1
votes

I have many amino acids sequences like in a fasta format that I did multiple sequence alignment. I was trying to plot something like binary code as heatmap. If it had a change it would be red, if it did not change would be yellow, for example.

I came across to msaplot from ggtreepackage. I also checked ggmsa package for that. But so far, I did not get what I wanted. So basically I wanted to:

  1. change the multiple sequence alignment to a binary matrix (if the amino differs from the reference sequence, plot x, if not y)

  2. plot as a heatmap

A multiple sequence alignment is something like this for those who don't know.enter image description here

I know that I should provide some type of data example but I am not sure how to create an example of multiple sequence alignment

if you install ggmsa you can have an example of the data and plot in r using:

protein_sequences <- system.file("extdata", "sample.fasta", package = "ggmsa")
ggmsa(protein_sequences, start = 265, end = 300) 
1
i am not so familiar with the files for sequence alignment, the plot should be pretty easy. You wanna provide an example, for lets say a 3 protein, 20 AA ? - StupidWolf
or you ask your question in bioinformatics.stackexchange.com/users maybe there are experts on that - StupidWolf
@StupidWolf I added one script that gives an example of the plot that is in the package ggmsa - rodrigarco
what is a reference sequence? - StupidWolf
Is a standard sequence where the other will be compared. So the first sequence is complete and doens't have "-". The rest of the sequences are aligned based on that, example: ref - ATKV , sequence 1 - A-KT . So, the A and K position is conserved compared to the reference, the "-" shows that is a deletion and the last amino acid changed from V to T. - rodrigarco

1 Answers

2
votes

We read in the alignment:

library(Biostrings)
library(ggmsa)
protein_sequences <- system.file("extdata", "sample.fasta", package = "ggmsa")
aln = readAAMultipleAlignment(protein_sequences)
ggmsa(protein_sequences, start = 265, end = 300) 

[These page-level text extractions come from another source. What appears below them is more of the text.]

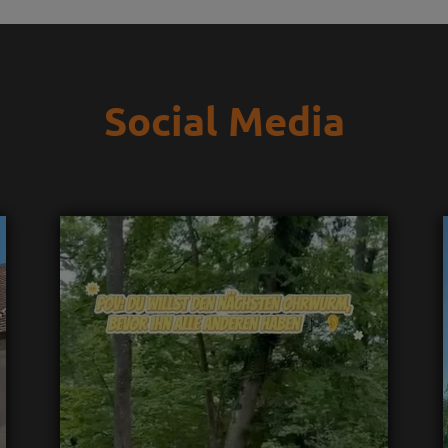
Social Media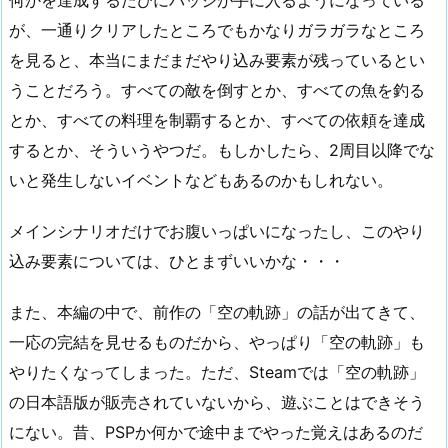
何かを達成するたびにバッジが手に入るようになっている
が、一通りクリアしたところでもかなりガラガラなところ
を見ると、本当にまだまだやり込み要素が残っているとい
うことだろう。すべての敵を倒すとか、すべての魚を釣る
とか、すべての料理を制覇するとか、すべての依頼を達成
するとか、そういうやつだ。もしかしたら、2周目以降でな
いと発生しないイベントなどもあるのかもしれない。
メインシナリオだけでお腹いっぱいになったし、このやり
込み要素については、ひとまずいいかな・・・
また、本編の中で、前作の「空の軌跡」の話が出てきて、
一応の完結を見せるものだから、やっぱり「空の軌跡」も
やりたくなってしまった。ただ、Steamでは「空の軌跡」
の日本語版が販売されていないから、遊ぶことはできそう
にない。昔、PSPか何かで途中までやった覚えはあるのだ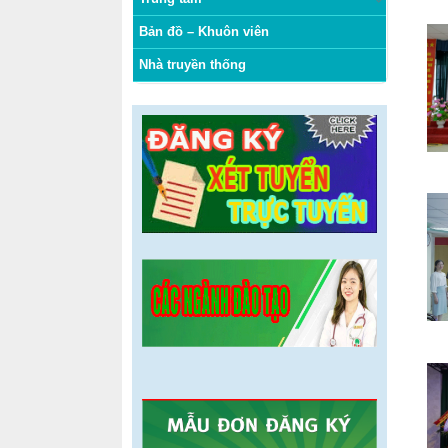
Bản đồ – Khuôn viên
Nhà truyền thống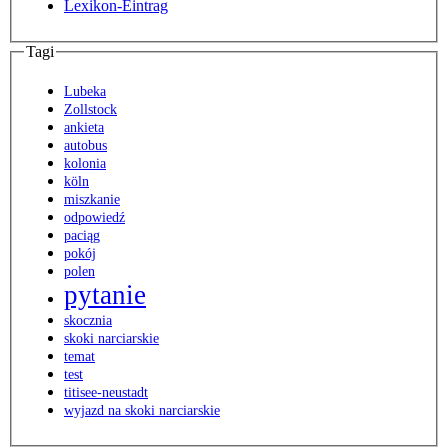
Lexikon-Eintrag
Tagi
Lubeka
Zollstock
ankieta
autobus
kolonia
köln
miszkanie
odpowiedź
paciąg
pokój
polen
pytanie
skocznia
skoki narciarskie
temat
test
titisee-neustadt
wyjazd na skoki narciarskie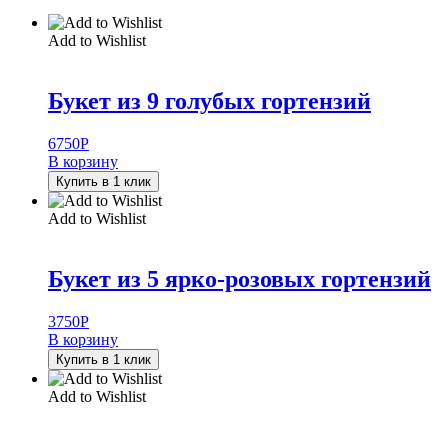
Add to Wishlist
Букет из 9 голубых гортензий
6750
Р
В корзину
Купить в 1 клик
Add to Wishlist
Букет из 5 ярко-розовых гортензий
3750
Р
В корзину
Купить в 1 клик
Add to Wishlist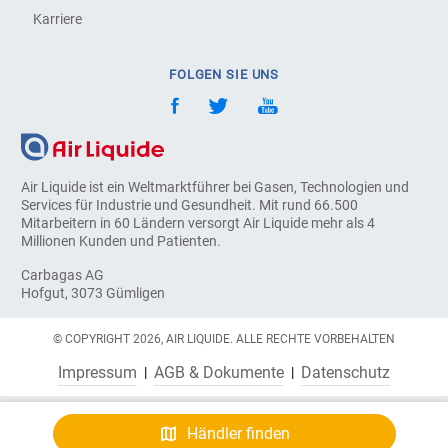
Karriere
FOLGEN SIE UNS
Air Liquide ist ein Weltmarktführer bei Gasen, Technologien und
Services für Industrie und Gesundheit. Mit rund 66.500
Mitarbeitern in 60 Ländern versorgt Air Liquide mehr als 4
Millionen Kunden und Patienten.
Carbagas AG
Hofgut, 3073 Gümligen
© COPYRIGHT 2026, AIR LIQUIDE. ALLE RECHTE VORBEHALTEN
Impressum
AGB & Dokumente
Datenschutz
Händler finden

enter image description here

Set the reference as the 1st sequence, some Rattus, you can also use the consensus with consensusString() :

aln = unmasked(aln)
names(aln)[1]
[1] "PH4H_Rattus_norvegicus"

ref = aln[1]

Here we iterate through the sequence and make the binary for where the sequences are the same as the reference:

bm = sapply(1:length(aln),function(i){
as.numeric(as.matrix(aln[i])==as.matrix(ref))
})

bm = t(bm)
rownames(bm) = names(aln)

The plot you see above has sequences reversed, so to visualize the same thing we reverse it, and also subset on 265 - 300:

library(pheatmap)
pheatmap(bm[nrow(bm):1,265:300],cluster_rows=FALSE,cluster_cols=FALSE)

enter image description here

The last row, is Rattus, the reference, and anything similar to that is read, as you can see in the alignment above, last 4 sequences are identical.